Answer
The vector is $6\mathbf{i}+6\sqrt{3}\mathbf{j}$.
Work Step by Step
A non-zero vector $\mathbf{v}$ is expressed as $\mathbf{v}=\left\| \mathbf{v} \right\|\cos \theta \mathbf{i}+\left\| \mathbf{v} \right\|\sin \theta \mathbf{j}$ if the magnitude and direction angle from positive x-axis are $\left\| \mathbf{v} \right\|\text{ and }\theta $,
Here, $\left\| \mathbf{v} \right\|=12$ and $\theta =60{}^\circ $.

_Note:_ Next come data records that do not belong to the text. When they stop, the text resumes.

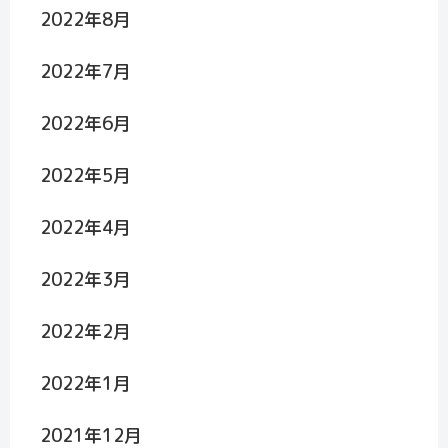
2022年8月
2022年7月
2022年6月
2022年5月
2022年4月
2022年3月
2022年2月
2022年1月
2021年12月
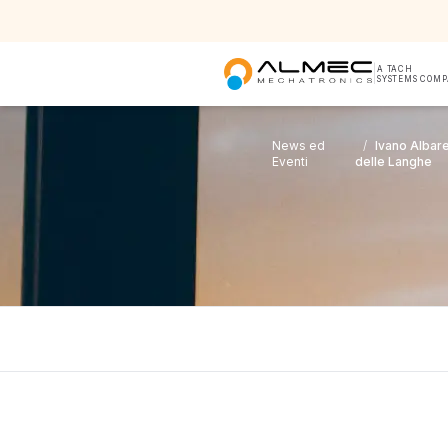
|
A TACH
SYSTEMS COM
News ed
/
Ivano Albare
Eventi
delle Langhe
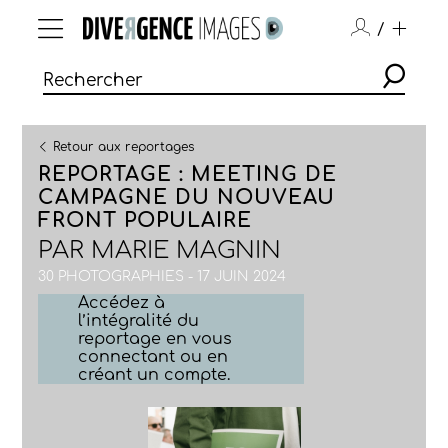
/
Retour aux reportages
REPORTAGE : MEETING DE
CAMPAGNE DU NOUVEAU
FRONT POPULAIRE
PAR
MARIE MAGNIN
30 PHOTOGRAPHIES - 17 JUIN 2024
Accédez à
l’intégralité du
reportage en vous
connectant ou en
créant un compte.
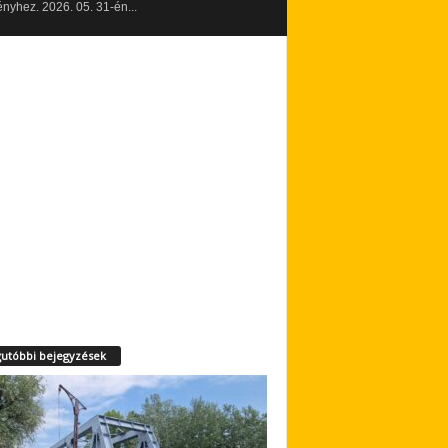
yhez. 2026. 05. 31-én...
utóbbi bejegyzések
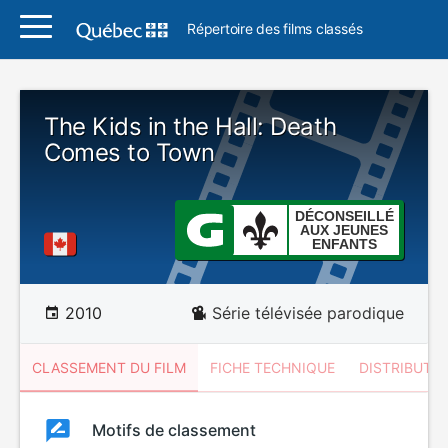
Répertoire des films classés
The Kids in the Hall: Death
Comes to Town
DÉCONSEILLÉ
AUX JEUNES
ENFANTS
2010
Série télévisée parodique
CLASSEMENT DU FILM
FICHE TECHNIQUE
DISTRIBUTE
Classement
Motifs de classement
Classement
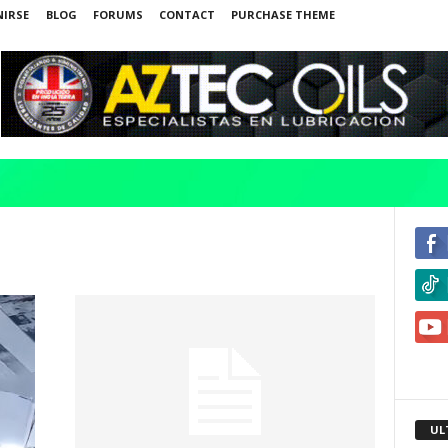
NIRSE
BLOG
FORUMS
CONTACT
PURCHASE THEME
UL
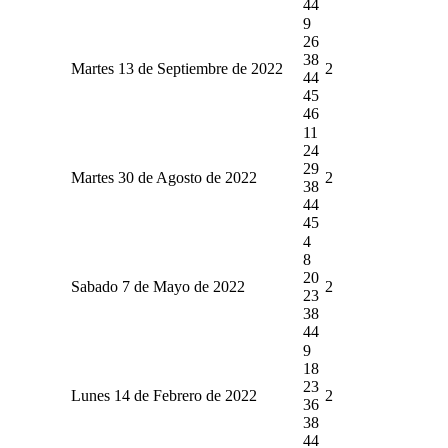
44
9
26
38
Martes 13 de Septiembre de 2022
2
44
45
46
11
24
29
Martes 30 de Agosto de 2022
2
38
44
45
4
8
20
Sabado 7 de Mayo de 2022
2
23
38
44
9
18
23
Lunes 14 de Febrero de 2022
2
36
38
44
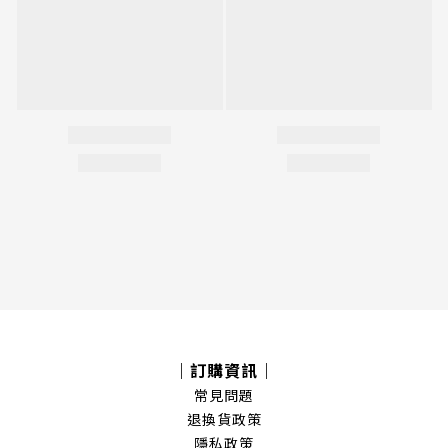
｜訂購資訊｜
常見問題
退換貨政策
隱私政策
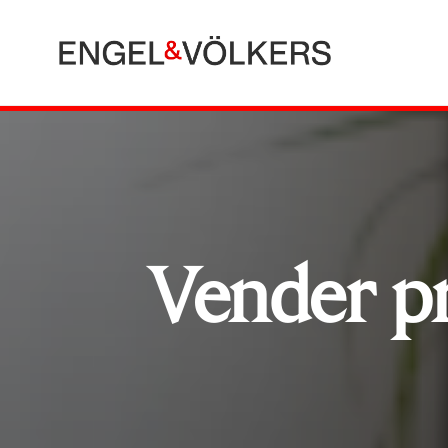
Vender p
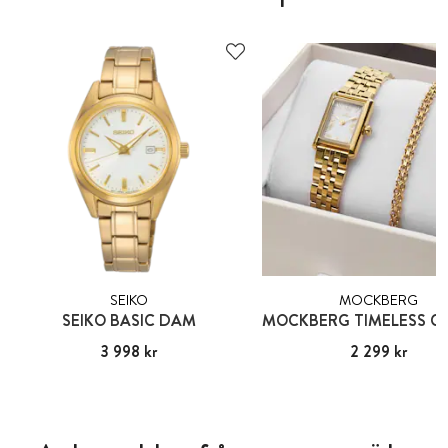
SEIKO
MOCKBERG
SEIKO BASIC DAM
Pris
3 998 kr
:
3 998 kr
Pris
2 299 kr
:
2 299 kr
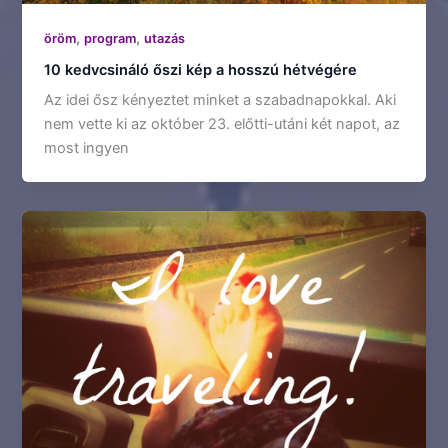
,
,
öröm
program
utazás
10 kedvcsináló őszi kép a hosszú hétvégére
Az idei ősz kényeztet minket a szabadnapokkal. Aki
nem vette ki az október 23. előtti-utáni két napot, az
most ingyen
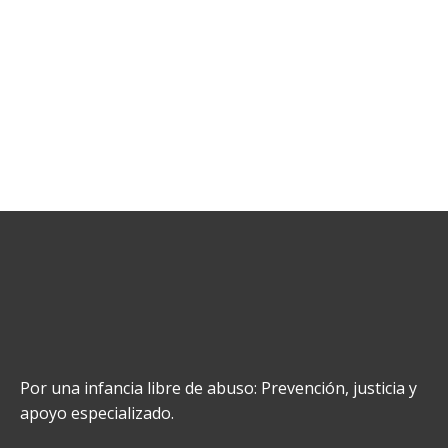
Por una infancia libre de abuso: Prevención, justicia y
apoyo especializado.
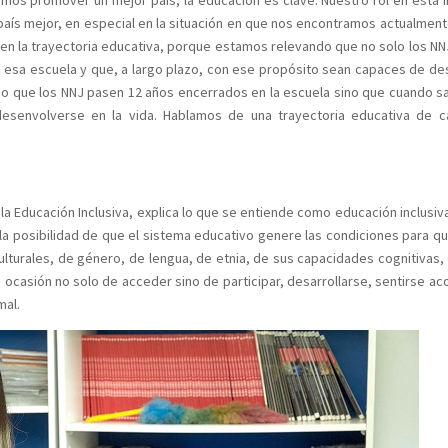
aís mejor, en especial en la situación en que nos encontramos actualment
 en la trayectoria educativa, porque estamos relevando que no solo los N
 esa escuela y que, a largo plazo, con ese propósito sean capaces de des
orio que los NNJ pasen 12 años encerrados en la escuela sino que cuando s
esenvolverse en la vida. Hablamos de una trayectoria educativa de c
 la Educación Inclusiva, explica lo que se entiende como educación inclusiv
 la posibilidad de que el sistema educativo genere las condiciones para q
lturales, de género, de lengua, de etnia, de sus capacidades cognitivas, 
ocasión no solo de acceder sino de participar, desarrollarse, sentirse ac
mal.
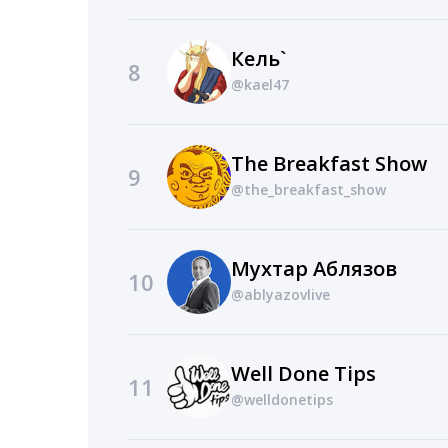
Кель`
8
@kael47
The Breakfast Show
9
@the_breakfast_show
Мухтар Аблязов
10
@ablyazovlive
Well Done Tips
11
@welldonetips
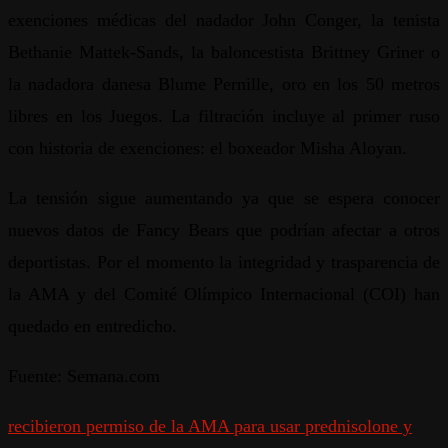
exenciones médicas del nadador John Conger, la tenista
Bethanie Mattek-Sands, la baloncestista Brittney Griner o
la nadadora danesa Blume Pernille, oro en los 50 metros
libres en los Juegos. La filtración incluye al primer ruso
con historia de exenciones: el boxeador Misha Aloyan.
La tensión sigue aumentando ya que se espera conocer
nuevos datos de Fancy Bears que podrían afectar a otros
deportistas. Por el momento la integridad y trasparencia de
la AMA y del Comité Olímpico Internacional (COI) han
quedado en entredicho.
Fuente: Semana.com
recibieron permiso de la AMA para usar prednisolone y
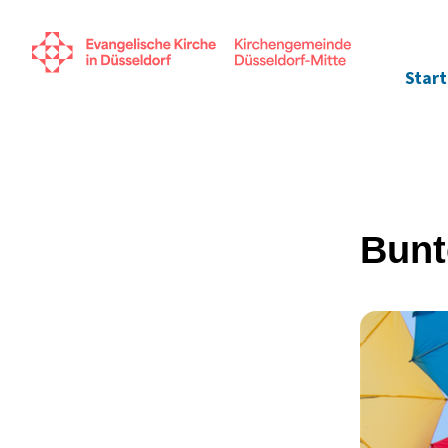
Start
Bunt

So, $\mathbf{v}$ can be expressed as:
$\begin{align}
& \mathbf{v}=\left\| \mathbf{v} \right\|\cos \theta \mathbf{i}+\left\| \mathbf{v} \right\|\sin \theta \mathbf{j} \\
& =12\cos 60{}^\circ \mathbf{i}+12\sin 60{}^\circ \mathbf{j} \\
& =12\left( \frac{1}{2} \right)\mathbf{i}+12\left( \frac{\sqrt{3}}{2} \right)\mathbf{j} \\
& =6\mathbf{i}+6\sqrt{3}\mathbf{j}
\end{align}$
So, the vector $\mathbf{v}$ is $6\mathbf{i}+6\sqrt{3}\mathbf{j}$.